Your task: A single number is the answer here: the count of lines in the records below in which the word "карты" appears.

━━━ Extracted entries

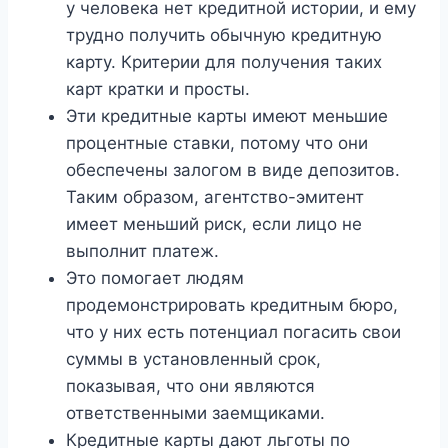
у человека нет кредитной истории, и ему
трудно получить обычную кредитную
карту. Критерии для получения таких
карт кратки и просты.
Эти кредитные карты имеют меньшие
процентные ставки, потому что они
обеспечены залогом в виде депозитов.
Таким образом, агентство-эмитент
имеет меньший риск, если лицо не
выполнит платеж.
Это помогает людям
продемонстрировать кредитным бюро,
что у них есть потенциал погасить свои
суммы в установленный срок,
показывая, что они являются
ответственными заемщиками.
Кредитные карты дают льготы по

━━━━━━

Reply to the exercise: 2